Setelah meninggalkan kelima rintangan ini, kekotoran pikiran yang melemahkan kebijaksanaan, dengan terasing dari kenikmatan-kenikmatan indria, terasing dari kondisi-kondisi tidak bermanfaat, ia masuk dan berdiam dalam jhāna pertama … jhāna ke empat, yang tidak menyakitkan juga tidak menyenangkan, dengan pemurnian perhatian melalui keseimbangan.

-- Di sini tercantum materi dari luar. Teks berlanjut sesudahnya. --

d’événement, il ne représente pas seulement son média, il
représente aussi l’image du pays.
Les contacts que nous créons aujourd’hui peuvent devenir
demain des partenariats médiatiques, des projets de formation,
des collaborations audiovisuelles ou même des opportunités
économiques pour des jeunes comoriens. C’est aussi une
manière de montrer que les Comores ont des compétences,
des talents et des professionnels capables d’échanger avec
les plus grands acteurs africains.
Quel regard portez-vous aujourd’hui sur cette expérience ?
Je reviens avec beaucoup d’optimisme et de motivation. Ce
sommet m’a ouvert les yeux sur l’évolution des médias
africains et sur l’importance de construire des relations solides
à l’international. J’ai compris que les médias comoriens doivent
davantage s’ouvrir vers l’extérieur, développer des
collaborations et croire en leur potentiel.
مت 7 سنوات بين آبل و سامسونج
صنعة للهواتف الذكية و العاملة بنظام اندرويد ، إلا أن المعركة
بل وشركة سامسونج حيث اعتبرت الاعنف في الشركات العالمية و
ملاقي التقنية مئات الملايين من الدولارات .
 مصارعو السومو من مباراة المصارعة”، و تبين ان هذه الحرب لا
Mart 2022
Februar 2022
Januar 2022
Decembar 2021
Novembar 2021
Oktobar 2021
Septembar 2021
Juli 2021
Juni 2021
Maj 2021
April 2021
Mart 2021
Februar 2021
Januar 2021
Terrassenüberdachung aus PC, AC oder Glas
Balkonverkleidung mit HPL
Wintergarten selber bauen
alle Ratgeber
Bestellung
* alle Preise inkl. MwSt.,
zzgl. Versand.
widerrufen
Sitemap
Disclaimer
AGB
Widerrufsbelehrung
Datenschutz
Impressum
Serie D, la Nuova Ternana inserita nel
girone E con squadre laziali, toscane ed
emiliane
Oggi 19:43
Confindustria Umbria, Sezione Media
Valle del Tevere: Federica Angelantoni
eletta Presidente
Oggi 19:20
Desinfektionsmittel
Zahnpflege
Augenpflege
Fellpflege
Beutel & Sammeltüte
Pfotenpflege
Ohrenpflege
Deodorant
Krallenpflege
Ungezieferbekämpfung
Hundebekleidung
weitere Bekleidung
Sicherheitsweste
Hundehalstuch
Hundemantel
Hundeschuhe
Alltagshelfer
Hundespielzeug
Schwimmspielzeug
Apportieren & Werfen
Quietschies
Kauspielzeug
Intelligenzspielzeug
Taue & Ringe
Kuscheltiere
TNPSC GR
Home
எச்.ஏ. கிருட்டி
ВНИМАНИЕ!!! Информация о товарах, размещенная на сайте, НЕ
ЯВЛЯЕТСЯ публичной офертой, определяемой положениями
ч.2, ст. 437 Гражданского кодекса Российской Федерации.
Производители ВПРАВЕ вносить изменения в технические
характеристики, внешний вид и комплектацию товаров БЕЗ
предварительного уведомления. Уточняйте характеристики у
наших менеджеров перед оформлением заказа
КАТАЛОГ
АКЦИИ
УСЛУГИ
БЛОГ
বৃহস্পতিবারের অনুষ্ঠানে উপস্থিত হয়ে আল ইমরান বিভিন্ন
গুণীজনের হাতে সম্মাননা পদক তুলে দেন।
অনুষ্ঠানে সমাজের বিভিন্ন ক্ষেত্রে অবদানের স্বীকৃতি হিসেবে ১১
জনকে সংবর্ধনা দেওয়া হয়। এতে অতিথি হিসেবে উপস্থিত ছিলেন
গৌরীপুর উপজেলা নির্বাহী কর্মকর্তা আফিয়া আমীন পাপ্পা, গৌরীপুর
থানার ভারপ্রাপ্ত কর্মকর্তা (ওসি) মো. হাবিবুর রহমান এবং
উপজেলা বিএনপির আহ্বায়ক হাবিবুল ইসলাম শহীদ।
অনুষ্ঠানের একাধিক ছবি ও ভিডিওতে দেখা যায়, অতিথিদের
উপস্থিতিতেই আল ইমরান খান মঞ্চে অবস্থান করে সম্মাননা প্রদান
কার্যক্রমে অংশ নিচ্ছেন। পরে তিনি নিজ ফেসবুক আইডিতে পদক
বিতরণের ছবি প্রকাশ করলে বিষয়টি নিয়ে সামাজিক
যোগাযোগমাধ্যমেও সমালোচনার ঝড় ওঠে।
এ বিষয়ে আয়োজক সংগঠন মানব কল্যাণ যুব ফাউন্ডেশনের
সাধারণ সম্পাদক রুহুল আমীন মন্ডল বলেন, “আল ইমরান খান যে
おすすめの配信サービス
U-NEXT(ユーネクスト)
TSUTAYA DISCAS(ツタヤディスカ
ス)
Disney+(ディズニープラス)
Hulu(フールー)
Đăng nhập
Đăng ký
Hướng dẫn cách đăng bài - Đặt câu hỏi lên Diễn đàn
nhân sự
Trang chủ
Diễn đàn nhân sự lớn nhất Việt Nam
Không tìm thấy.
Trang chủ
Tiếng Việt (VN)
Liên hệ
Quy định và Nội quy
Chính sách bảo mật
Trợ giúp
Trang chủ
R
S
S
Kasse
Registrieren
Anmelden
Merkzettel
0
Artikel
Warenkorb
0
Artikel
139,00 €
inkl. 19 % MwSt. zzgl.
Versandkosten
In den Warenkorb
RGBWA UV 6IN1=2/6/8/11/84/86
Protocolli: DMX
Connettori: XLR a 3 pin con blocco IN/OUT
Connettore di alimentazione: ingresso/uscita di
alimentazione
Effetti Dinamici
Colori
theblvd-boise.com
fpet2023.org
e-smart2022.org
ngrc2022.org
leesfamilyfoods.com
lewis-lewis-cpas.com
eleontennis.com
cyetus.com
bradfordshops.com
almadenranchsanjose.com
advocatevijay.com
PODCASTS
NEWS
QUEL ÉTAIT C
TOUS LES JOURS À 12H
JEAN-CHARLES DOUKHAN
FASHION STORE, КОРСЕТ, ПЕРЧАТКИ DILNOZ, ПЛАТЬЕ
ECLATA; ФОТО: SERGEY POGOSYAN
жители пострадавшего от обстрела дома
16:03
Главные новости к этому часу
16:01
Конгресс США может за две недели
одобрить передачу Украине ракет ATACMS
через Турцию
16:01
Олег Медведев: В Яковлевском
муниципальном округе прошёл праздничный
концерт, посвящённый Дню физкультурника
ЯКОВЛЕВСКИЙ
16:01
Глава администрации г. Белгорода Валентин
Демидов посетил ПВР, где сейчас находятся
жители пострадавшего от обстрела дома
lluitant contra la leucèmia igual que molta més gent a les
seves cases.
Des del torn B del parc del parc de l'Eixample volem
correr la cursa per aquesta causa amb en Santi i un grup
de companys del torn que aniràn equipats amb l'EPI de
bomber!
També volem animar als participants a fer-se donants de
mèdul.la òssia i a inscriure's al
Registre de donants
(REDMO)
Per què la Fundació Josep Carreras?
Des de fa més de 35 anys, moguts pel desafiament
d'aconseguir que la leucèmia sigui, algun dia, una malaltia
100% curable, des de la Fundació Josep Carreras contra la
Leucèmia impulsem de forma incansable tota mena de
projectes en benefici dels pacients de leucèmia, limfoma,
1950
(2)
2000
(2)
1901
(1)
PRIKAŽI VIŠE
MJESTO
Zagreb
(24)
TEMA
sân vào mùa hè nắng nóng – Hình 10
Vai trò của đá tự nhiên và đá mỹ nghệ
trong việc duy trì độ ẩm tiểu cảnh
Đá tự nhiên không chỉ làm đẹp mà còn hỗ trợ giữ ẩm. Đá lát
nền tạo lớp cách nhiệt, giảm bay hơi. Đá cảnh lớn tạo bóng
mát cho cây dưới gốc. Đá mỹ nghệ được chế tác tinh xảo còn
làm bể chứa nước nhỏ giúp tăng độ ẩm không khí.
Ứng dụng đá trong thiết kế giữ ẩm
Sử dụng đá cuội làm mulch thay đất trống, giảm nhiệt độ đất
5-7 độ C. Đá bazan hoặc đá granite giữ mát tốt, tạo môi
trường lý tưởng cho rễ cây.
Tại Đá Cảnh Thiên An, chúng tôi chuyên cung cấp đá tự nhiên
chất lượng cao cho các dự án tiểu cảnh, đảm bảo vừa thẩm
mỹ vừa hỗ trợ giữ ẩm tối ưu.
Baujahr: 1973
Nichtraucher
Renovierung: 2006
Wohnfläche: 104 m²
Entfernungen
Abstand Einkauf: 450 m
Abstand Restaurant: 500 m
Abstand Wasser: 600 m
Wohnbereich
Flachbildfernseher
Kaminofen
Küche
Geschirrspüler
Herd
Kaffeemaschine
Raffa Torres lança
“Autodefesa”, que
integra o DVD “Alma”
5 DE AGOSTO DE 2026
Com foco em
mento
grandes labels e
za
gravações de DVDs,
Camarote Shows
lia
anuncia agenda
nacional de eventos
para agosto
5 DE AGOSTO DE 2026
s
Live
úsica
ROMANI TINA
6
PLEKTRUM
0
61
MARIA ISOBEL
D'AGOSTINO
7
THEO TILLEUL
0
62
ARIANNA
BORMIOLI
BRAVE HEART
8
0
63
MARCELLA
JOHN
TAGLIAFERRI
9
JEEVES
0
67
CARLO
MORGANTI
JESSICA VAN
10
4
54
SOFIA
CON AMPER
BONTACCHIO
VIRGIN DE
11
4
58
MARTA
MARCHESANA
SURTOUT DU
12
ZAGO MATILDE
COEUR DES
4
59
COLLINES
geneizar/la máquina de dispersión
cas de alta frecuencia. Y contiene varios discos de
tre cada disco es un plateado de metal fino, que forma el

Ketika pikirannya terkonsentrasi demikian, murni, bersih, tanpa noda, bebas dari kotoran, lunak, lentur, kokoh, dan mencapai ketanpa-gangguan, ia mengarahkannya pada pengetahuan hancurnya noda-noda. Ia memahami sebagaimana adanya: ‘Ini adalah penderitaan.’ Ia memahami sebagaimana adanya: ‘Ini adalah asal-mula penderitaan.’ Ia memahami sebagaimana adanya: ‘Ini adalah lenyapnya penderitaan.’ Ia memahami sebagaimana adanya: ‘Ini adalah jalan menuju lenyapnya penderitaan.’ Ia memahami sebagaimana adanya: ‘Ini adalah noda-noda.’ Ia memahami sebagaimana adanya: ‘Ini adalah asal-mula noda-noda.’ Ia memahami sebagaimana adanya: ‘Ini adalah lenyapnya noda-noda.’ Ia memahami sebagaimana adanya: ‘Ini adalah jalan menuju lenyapnya noda-noda.’ Ketika ia mengetahui dan melihat demikian, pikirannya terbebas dari noda keinginan indria, dari noda penjelmaan, dan dari noda ketidak-tahuan. Ketika terbebaskan, muncullah pengetahuan: ‘Terbebaskan.’ Ia memahami: ‘Kelahiran telah dihancurkan, kehidupan spiritual telah dijalani, apa yang harus dilakukan telah dilakukan, tidak akan kembali lagi pada kondisi makhluk apa pun.’ Ini adalah kemenangan dalam pertempuran.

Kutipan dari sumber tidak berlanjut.